··· Given entries ···
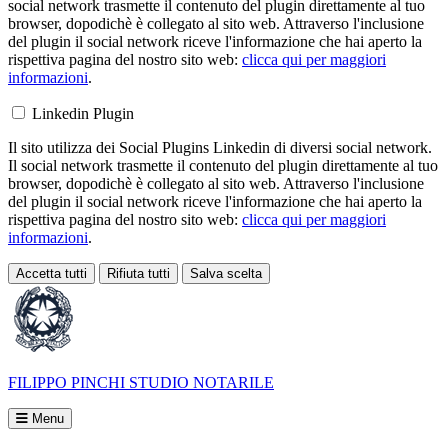
social network trasmette il contenuto del plugin direttamente al tuo
browser, dopodichè è collegato al sito web. Attraverso l'inclusione
del plugin il social network riceve l'informazione che hai aperto la
rispettiva pagina del nostro sito web:
clicca qui per maggiori
informazioni
.
Linkedin Plugin
Il sito utilizza dei Social Plugins Linkedin di diversi social network.
Il social network trasmette il contenuto del plugin direttamente al tuo
browser, dopodichè è collegato al sito web. Attraverso l'inclusione
del plugin il social network riceve l'informazione che hai aperto la
rispettiva pagina del nostro sito web:
clicca qui per maggiori
informazioni
.
Accetta tutti
Rifiuta tutti
Salva scelta
Loading...
FILIPPO PINCHI
STUDIO NOTARILE
Menu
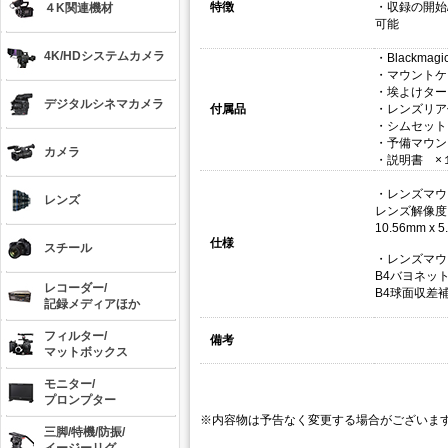
特徴
・収録の開始
４K関連機材
可能
4K/HDシステムカメラ
・Blackmagic
・マウントケ
・埃よけター
デジタルシネマカメラ
付属品
・レンズリア
・シムセット
・予備マウントネ
カメラ
・説明書 ×
・レンズマウ
レンズ
レンズ解像度：
10.56mm x
仕様
スチール
・レンズマウ
B4バヨネッ
レコーダー/
B4球面収差
記録メディアほか
フィルター/
備考
マットボックス
モニター/
プロンプター
※内容物は予告なく変更する場合がございま
三脚/特機/防振/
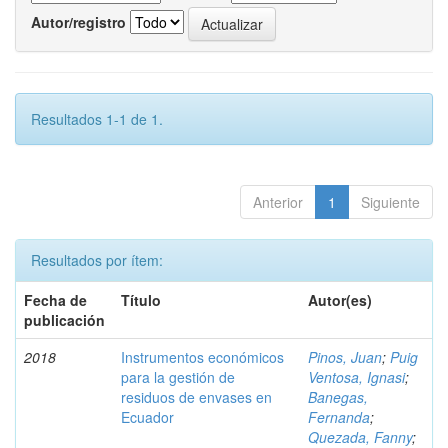
Autor/registro
Resultados 1-1 de 1.
Anterior
1
Siguiente
Resultados por ítem:
Fecha de
Título
Autor(es)
publicación
2018
Instrumentos económicos
Pinos, Juan
;
Puig
para la gestión de
Ventosa, Ignasi
;
residuos de envases en
Banegas,
Ecuador
Fernanda
;
Quezada, Fanny
;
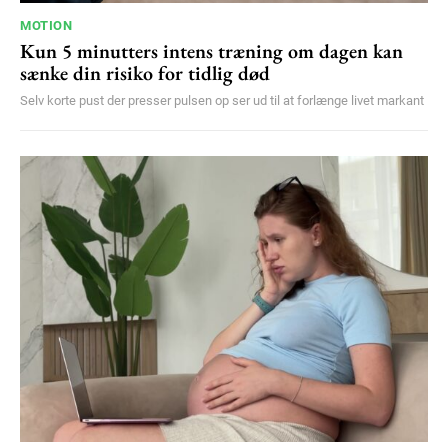
MOTION
Kun 5 minutters intens træning om dagen kan
sænke din risiko for tidlig død
Selv korte pust der presser pulsen op ser ud til at forlænge livet markant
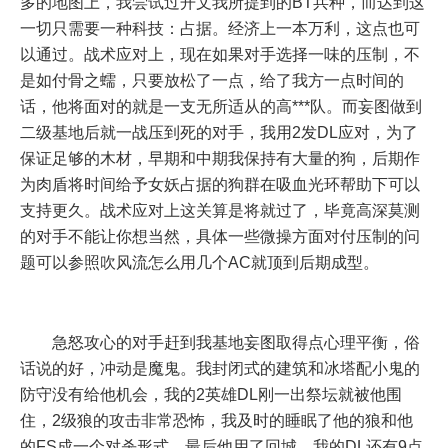
多的地图上，我尝试过开文我所提到的BT兵种，而达到这
一切只需要一种科技：占据。经济上一本万利，这点也可
以通过。战术应对上，现在如果对手选择一味的压制，不
是如付骨之蠕，只要放松了一点，给了我方一点时间的
话，他将面对的就是一支无所适从的高***队。而妄图做到
二级基地后就一战压到死的对手，我用2发DL应对，为了
保证足够的木材，早期和中期我保持有大量的狗，后期作
为肉盾将时间给予女妖占据的狗群在吸血光环帮助下可以
支持更久。战术应对上这关算是将就过了，毕竟高深莫测
的对手不能让你想当然，具体一些微操方面对付压制的问
题可以参照吹风流怎么用几个AC就顶到后期成型。
急怒攻心的对手赶到我基地妄图取得点心理平衡，俗
话说的好，冲动是魔鬼。我封闭式的建筑和冰塔配小鬼的
防守没有给他机会，我的2英雄DL刚一出祭坛就被他围
住，2级狼的攻击非常恐怖，我及时的睡眠了他的狼和他
的FS成一个对杀形式，最后他用了回城，我的DL还有9点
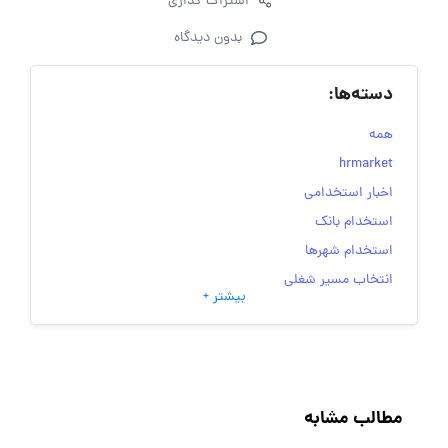
اشتراک گذاری
بدون دیدگاه
دسته‌ها:
همه
hrmarket
اخبار استخدامی
استخدام بانک
استخدام شهرها
انتخاب مسیر شغلی
بیشتر +
به‌روزرسانی‌های سایت (کارجویی)
تست‌های شخصیت‌ شناسی
جاب‌ویژن
حقوق و دستمزد
مطالب مشابه
رزومه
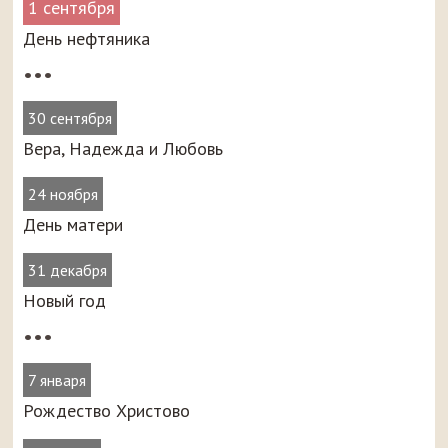
1 сентября
День нефтяника
•••
30 сентября
Вера, Надежда и Любовь
24 ноября
День матери
31 декабря
Новый год
•••
7 января
Рождество Христово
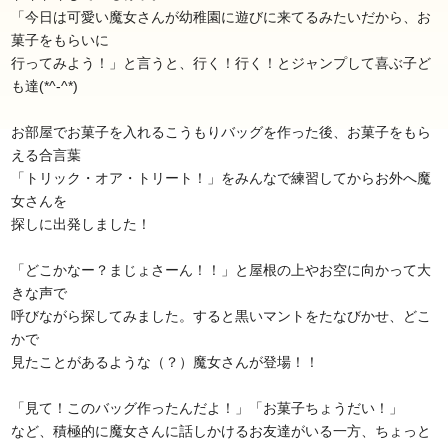
「今日は可愛い魔女さんが幼稚園に遊びに来てるみたいだから、お
菓子をもらいに
行ってみよう！」と言うと、行く！行く！とジャンプして喜ぶ子ど
も達(*^-^*)
お部屋でお菓子を入れるこうもりバッグを作った後、お菓子をもら
える合言葉
「トリック・オア・トリート！」をみんなで練習してからお外へ魔
女さんを
探しに出発しました！
「どこかなー？まじょさーん！！」と屋根の上やお空に向かって大
きな声で
呼びながら探してみました。すると黒いマントをたなびかせ、どこ
かで
見たことがあるような（？）魔女さんが登場！！
「見て！このバッグ作ったんだよ！」「お菓子ちょうだい！」
など、積極的に魔女さんに話しかけるお友達がいる一方、ちょっと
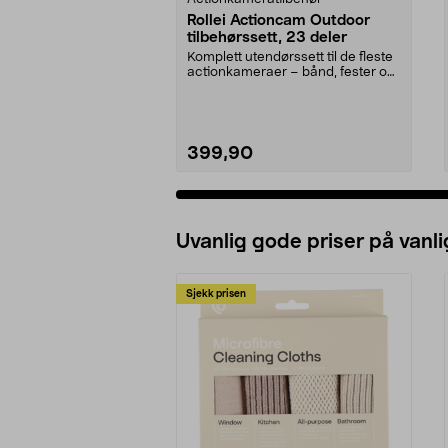
Rollei Actioncam Outdoor
tilbehørssett, 23 deler
Komplett utendørssett til de fleste
actionkameraer – bånd, fester og
selfiestang...
399,90
Uvanlig gode priser på vanli
Sjekk prisen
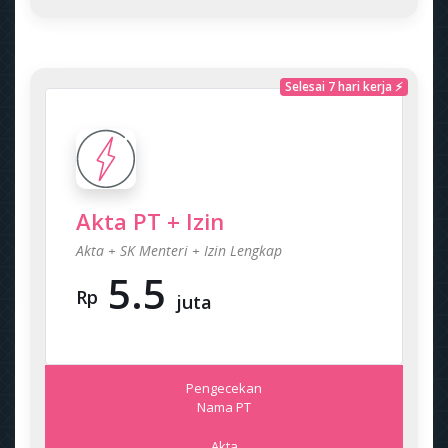
Selesai 7 hari kerja ⚡
Akta PT + Izin
Akta + SK Menteri + Izin Lengkap
5.5
Rp
juta
Pengecekan
Nama PT
Akta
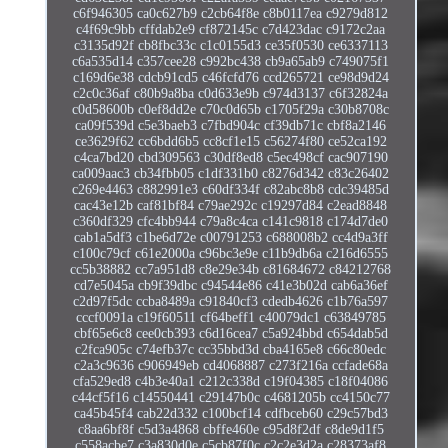
c6f946305 ca0c627b9 c2cb64f8e c8b0117ea c9279d812
c4f69c9bb cffdab2e9 cf872145c c7d423dac c9172c2aa
c3135d92f cb8fbc33c c1c0155d3 ce35f0530 ce6337113
c6a535d14 c357cee28 c992bc438 cb9a65ab9 c749075f1
c169d6e38 cdcb91cd5 c46fcfd76 ccd265721 ce98d9d24
c2c0c36af c80b9a8ba c0d633e9b c974d3137 c6f32824a
c0d58600b c0ef8dd2e c70c0d65b c1705f29a c30b8708c
ca09f539d c5e3baeb3 c7fbd904c cf39db71c cbf8a2146
ce3629f62 cc6bdd6b5 cc8cf1e15 c56274f80 ce52ca192
c4ca7bd20 cbd309563 c30df8ed8 c5ec498cf cac907190
ca009aac3 cb34fbb05 c1df331b0 c8276d342 c83c26402
c269e4463 c882991e3 c60df334f c82abc8b8 cdc39485d
cac43e12b caf81bf84 c79ae292c c19297d84 c2ead8848
c360df329 cfc4bb944 c79a8c4ca c141c9818 c174d7de0
cab1a5df3 c1be6d72e c00791253 c688008b2 cc4d9a3ff
c100c79cf c61e2000a c96bc3e9e c11b9db6a c216d6555
cc5b38882 cc7a951d8 c8e29e34b c81684672 c84212768
cd7e5045a cb9f39dbc c94544e86 c41e3b02d cab6a36ef
c2d97f5dc ccba8489a c91840cf3 cdedb4626 c1b76a597
cccf0091a c19f60511 cf64beff1 c40079dc1 c63849785
cbf65e6c8 cee0cb393 c6d16cea7 c5a924bbd c654dab5d
c2fca905c c74efb37c cc35bbd3d cba4165e8 c66c80edc
c2a3c9636 c906949eb cd4068887 c273f216a ccfade68a
cfa529ed8 c4b3e40a1 c212c338d c19f04385 c18f04086
c44cf5f16 c14550441 c29147b0c c4681205b cc4150c77
ca45b45f4 cab22d332 c100bcf14 cdfbceb60 c29c57bd3
c8aa6bf8f c5d3a4868 cbffe460e c95d8f2df c8de9d1f5
c558acbe7 c3a830d0e c5cb87f0c c2c2e3d2a c28373af8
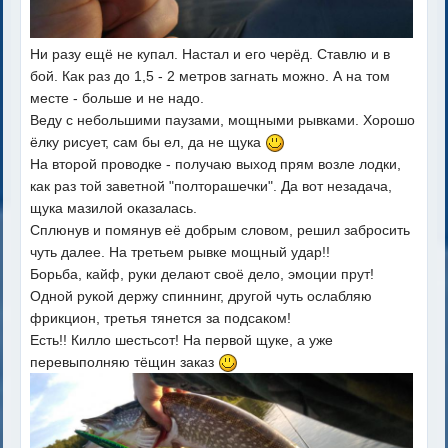
Ни разу ещё не купал. Настал и его черёд. Ставлю и в
бой. Как раз до 1,5 - 2 метров загнать можно. А на том
месте - больше и не надо.
Веду с небольшими паузами, мощными рывками. Хорошо
ёлку рисует, сам бы ел, да не щука
На второй проводке - получаю выход прям возле лодки,
как раз той заветной "полторашечки". Да вот незадача,
щука мазилой оказалась.
Сплюнув и помянув её добрым словом, решил забросить
чуть далее. На третьем рывке мощный удар!!
Борьба, кайф, руки делают своё дело, эмоции прут!
Одной рукой держу спиннинг, другой чуть ослабляю
фрикцион, третья тянется за подсаком!
Есть!! Килло шестьсот! На первой щуке, а уже
перевыполняю тёщин заказ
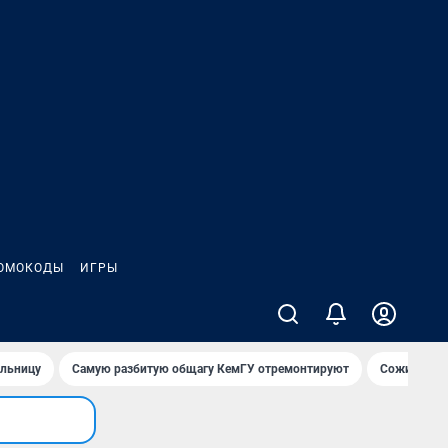
ОМОКОДЫ
ИГРЫ
ольницу
Самую разбитую общагу КемГУ отремонтируют
Сожительни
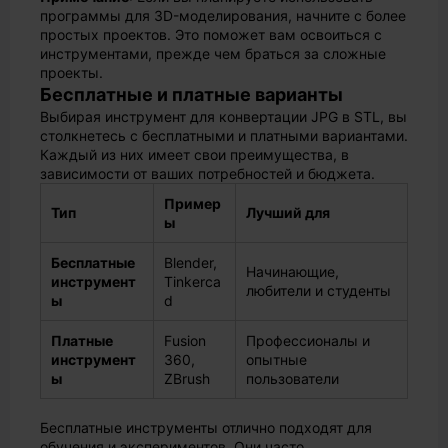
программы для 3D-моделирования, начните с более
простых проектов. Это поможет вам освоиться с
инструментами, прежде чем браться за сложные
проекты.
Бесплатные и платные варианты
Выбирая инструмент для конвертации JPG в STL, вы
столкнетесь с бесплатными и платными вариантами.
Каждый из них имеет свои преимущества, в
зависимости от ваших потребностей и бюджета.
Пример
Тип
Лучший для
ы
Бесплатные
Blender,
Начинающие,
инструмент
Tinkerca
любители и студенты
ы
d
Платные
Fusion
Профессионалы и
инструмент
360,
опытные
ы
ZBrush
пользователи
Бесплатные инструменты отлично подходят для
обучения и экспериментов. Они часто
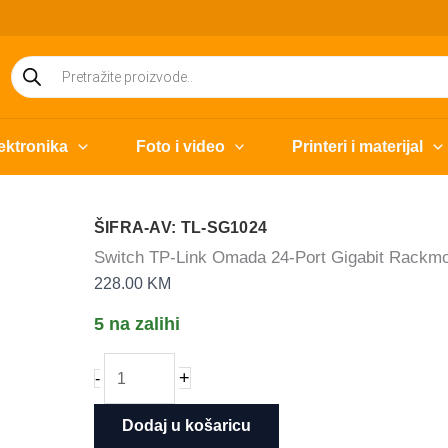
Products
search
ektronika
Foto i video
Printeri i materijal
ŠIFRA-AV: TL-SG1024
Switch TP-Link Omada 24-Port Gigabit Rackm
228.00
KM
5 na zalihi
Switch
+
-
TP-
Link
Dodaj u košaricu
Omada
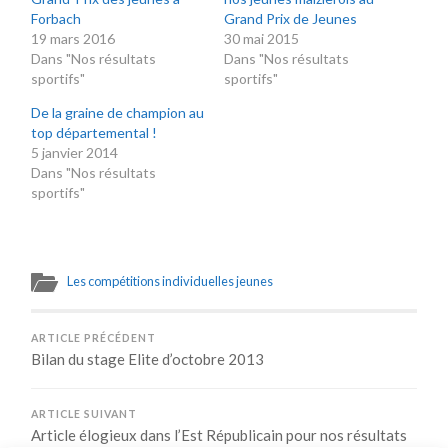
Forbach
Grand Prix de Jeunes
19 mars 2016
30 mai 2015
Dans "Nos résultats
Dans "Nos résultats
sportifs"
sportifs"
De la graine de champion au
top départemental !
5 janvier 2014
Dans "Nos résultats
sportifs"
Les compétitions individuelles jeunes
ARTICLE PRÉCÉDENT
Bilan du stage Elite d’octobre 2013
ARTICLE SUIVANT
Article élogieux dans l’Est Républicain pour nos résultats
···
■ Try it ■
What is needed is an exact repetition of every line from the line with "5 na zalihi" to the end of the data above, both ends included, with no pictures.

■ Result of the task ■
5 na zalihi
Switch
+
-
TP-
Link
Dodaj u košaricu
Omada
Forbach
Grand Prix de Jeunes
19 mars 2016
30 mai 2015
Dans "Nos résultats
Dans "Nos résultats
sportifs"
sportifs"
De la graine de champion au
top départemental !
5 janvier 2014
Dans "Nos résultats
sportifs"
Les compétitions individuelles jeunes
ARTICLE PRÉCÉDENT
Bilan du stage Elite d’octobre 2013
ARTICLE SUIVANT
Article élogieux dans l’Est Républicain pour nos résultats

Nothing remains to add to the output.